▸ **About this task**
The reply should contain every line of the data, repeated exactly, and no pictures.

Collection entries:
· · · · ·

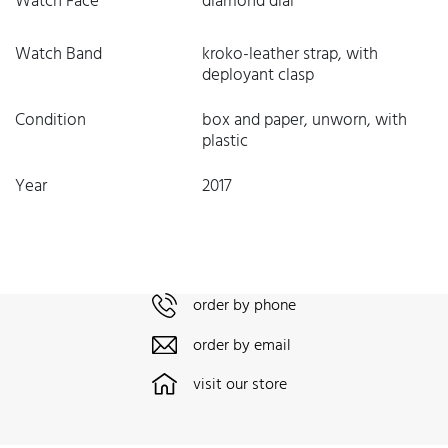
Watch Face
diamond dial
Watch Band
kroko-leather strap, with
deployant clasp
Condition
box and paper, unworn, with
plastic
Year
2017
order by phone
order by email
visit our store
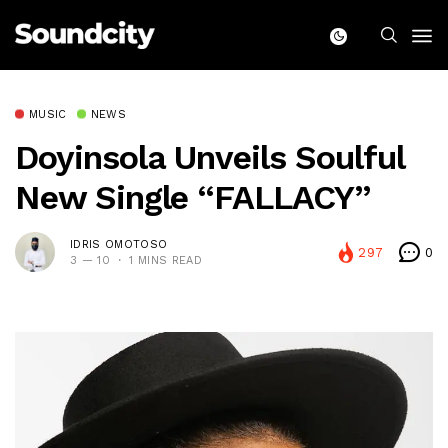
MUSIC
NEWS
Doyinsola Unveils Soulful
New Single “FALLACY”
IDRIS OMOTOSO
297
0
3 — 10
1 MINS READ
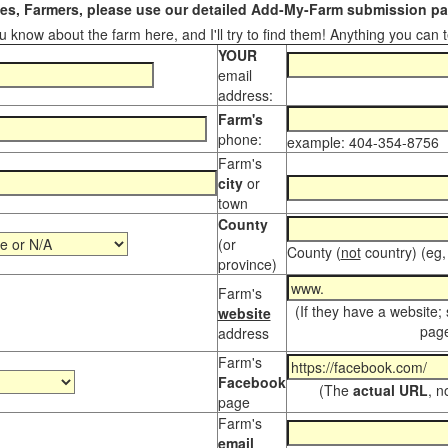
s, Farmers, please use our detailed Add-My-Farm submission pag
 know about the farm here, and I'll try to find them! Anything you can te
YOUR
email
address:
Farm's
phone:
example: 404-354-8756
Farm's
city
or
town
County
(or
County (
not
country) (eg,
province)
Farm's
(If they have a website;
website
page
address
Farm's
Facebook
(The
actual URL
, n
page
Farm's
email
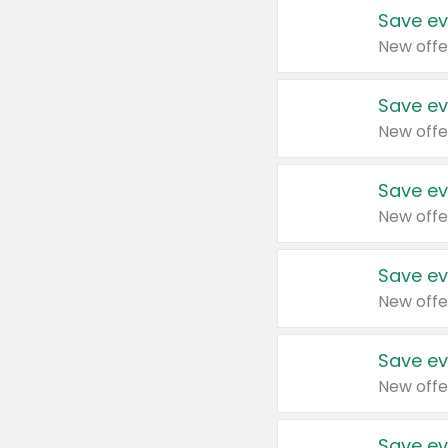
Save ev
New offe
Save ev
New offe
Save ev
New offe
Save ev
New offe
Save ev
New offe
Save ev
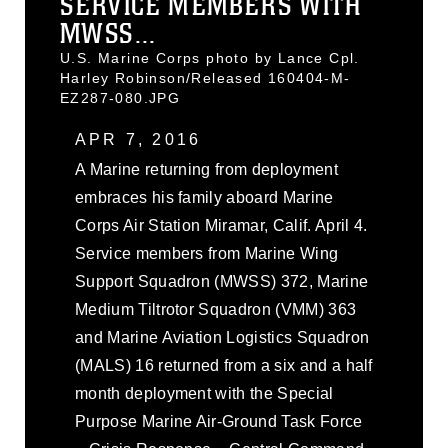
SERVICE MEMBERS WITH
MWSS...
U.S. Marine Corps photo by Lance Cpl.
Harley Robinson/Released 160404-M-
EZ287-080.JPG
APR 7, 2016
A Marine returning from deployment
embraces his family aboard Marine
Corps Air Station Miramar, Calif. April 4.
Service members from Marine Wing
Support Squadron (MWSS) 372, Marine
Medium Tiltrotor Squadron (VMM) 363
and Marine Aviation Logistics Squadron
(MALS) 16 returned from a six and a half
month deployment with the Special
Purpose Marine Air-Ground Task Force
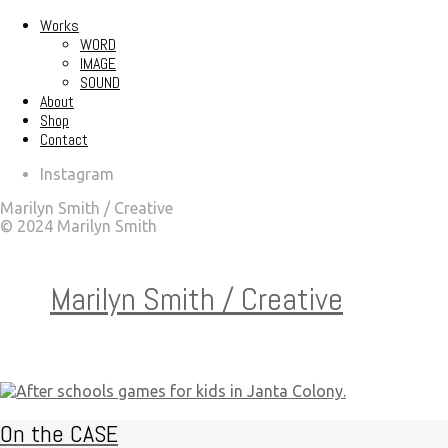
Works
WORD
IMAGE
SOUND
About
Shop
Contact
Instagram
Marilyn Smith / Creative
© 2024 Marilyn Smith
Marilyn Smith / Creative
On the CASE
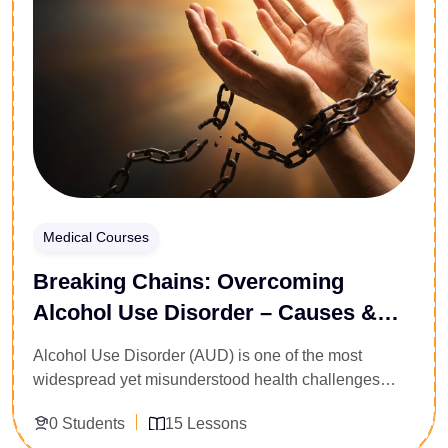
Medical Courses
Breaking Chains: Overcoming
Alcohol Use Disorder – Causes &
Recovery
Alcohol Use Disorder (AUD) is one of the most
widespread yet misunderstood health challenges
facing the world today. This course explores the root
0 Students
15 Lessons
causes of AUD, its psychological and physical effects,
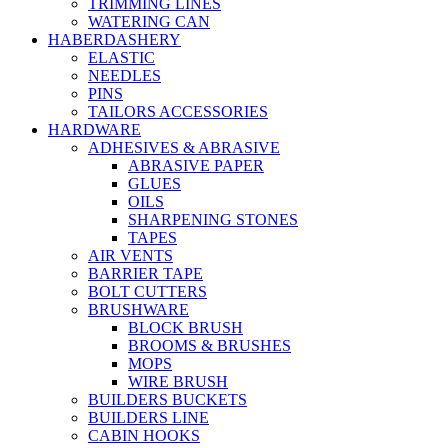
TRIMMING LINES
WATERING CAN
HABERDASHERY
ELASTIC
NEEDLES
PINS
TAILORS ACCESSORIES
HARDWARE
ADHESIVES & ABRASIVE
ABRASIVE PAPER
GLUES
OILS
SHARPENING STONES
TAPES
AIR VENTS
BARRIER TAPE
BOLT CUTTERS
BRUSHWARE
BLOCK BRUSH
BROOMS & BRUSHES
MOPS
WIRE BRUSH
BUILDERS BUCKETS
BUILDERS LINE
CABIN HOOKS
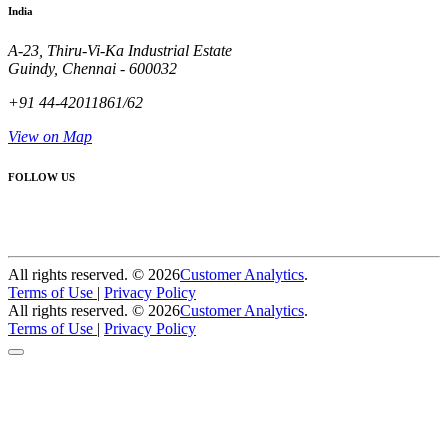
India
A-23, Thiru-Vi-Ka Industrial Estate
Guindy, Chennai - 600032
+91 44-42011861/62
View on Map
FOLLOW US
All rights reserved. ©
2026
Customer Analytics
.
Terms of Use
|
Privacy Policy
All rights reserved. ©
2026
Customer Analytics
.
Terms of Use
|
Privacy Policy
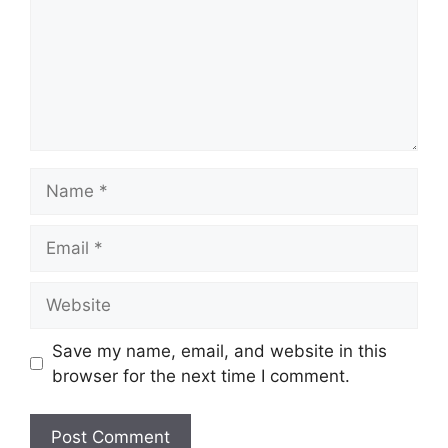
Name
Email
Website
Save my name, email, and website in this
browser for the next time I comment.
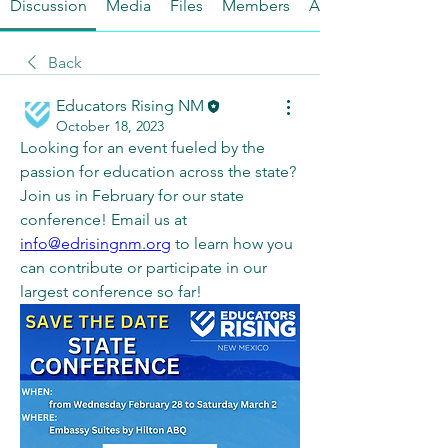
Discussion
Media
Files
Members
About
Back
Educators Rising NM
October 18, 2023
Looking for an event fueled by the 
passion for education across the state? 
Join us in February for our state 
conference! Email us at 
info@edrisingnm.org
 to learn how you 
can contribute or participate in our 
largest conference so far!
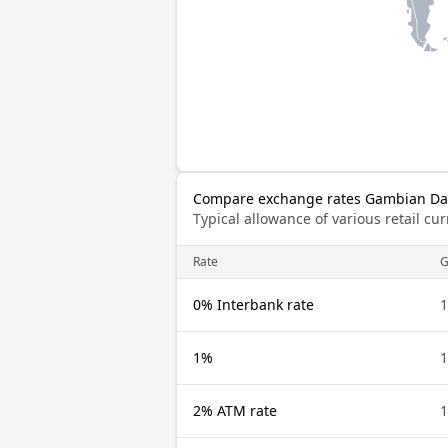
Compare exchange rates Gambian Dala
Typical allowance of various retail c
Rate
0% Interbank rate
1%
2% ATM rate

· · · · ·

▸ **Answer space**
Watch Face
diamond dial
Watch Band
kroko-leather strap, with
deployant clasp
Condition
box and paper, unworn, with
plastic
Year
2017
order by phone
order by email
visit our store
MUSIC
NEWS
Doyinsola Unveils Soulful
New Single “FALLACY”
IDRIS OMOTOSO
297
0
3 — 10
1 MINS READ
s, Farmers, please use our detailed Add-My-Farm submission pag
 know about the farm here, and I'll try to find them! Anything you can te
YOUR
email
address:
Farm's
phone:
example: 404-354-8756
Farm's
city
or
town
County
(or
County (
not
country) (eg,
province)
Farm's
(If they have a website;
website
page
address
Farm's
Facebook
(The
actual URL
, n
page
Farm's
email
Save ev
New offe
Save ev
New offe
Save ev
New offe
Save ev
New offe
Save ev
New offe
Save ev
SERVICE MEMBERS WITH
MWSS...
U.S. Marine Corps photo by Lance Cpl.
Harley Robinson/Released 160404-M-
EZ287-080.JPG
APR 7, 2016
A Marine returning from deployment
embraces his family aboard Marine
Corps Air Station Miramar, Calif. April 4.
Service members from Marine Wing
Support Squadron (MWSS) 372, Marine
Medium Tiltrotor Squadron (VMM) 363
and Marine Aviation Logistics Squadron
(MALS) 16 returned from a six and a half
month deployment with the Special
Purpose Marine Air-Ground Task Force
Works
WORD
IMAGE
SOUND
About
Shop
Contact
Instagram
Marilyn Smith / Creative
© 2024 Marilyn Smith
Marilyn Smith / Creative
On the CASE
Medical Courses
Breaking Chains: Overcoming
Alcohol Use Disorder – Causes &
Recovery
Alcohol Use Disorder (AUD) is one of the most
widespread yet misunderstood health challenges
facing the world today. This course explores the root
0 Students
15 Lessons
causes of AUD, its psychological and physical effects,
TRIMMING LINES
WATERING CAN
HABERDASHERY
ELASTIC
NEEDLES
PINS
TAILORS ACCESSORIES
HARDWARE
ADHESIVES & ABRASIVE
ABRASIVE PAPER
GLUES
OILS
SHARPENING STONES
TAPES
AIR VENTS
BARRIER TAPE
BOLT CUTTERS
BRUSHWARE
BLOCK BRUSH
BROOMS & BRUSHES
MOPS
WIRE BRUSH
BUILDERS BUCKETS
BUILDERS LINE
CABIN HOOKS
India
A-23, Thiru-Vi-Ka Industrial Estate
Guindy, Chennai - 600032
+91 44-42011861/62
View on Map
FOLLOW US
All rights reserved. ©
2026
Customer Analytics
.
Terms of Use
|
Privacy Policy
All rights reserved. ©
2026
Customer Analytics
.
Terms of Use
|
Privacy Policy
Name
Email
Website
Save my name, email, and website in this
browser for the next time I comment.
Discussion
Media
Files
Members
About
Back
Educators Rising NM
October 18, 2023
Looking for an event fueled by the 
passion for education across the state? 
Join us in February for our state 
conference! Email us at 
info@edrisingnm.org
 to learn how you 
can contribute or participate in our 
largest conference so far!
Compare exchange rates Gambian Dala
Typical allowance of various retail c
Rate
0% Interbank rate
1%
2% ATM rate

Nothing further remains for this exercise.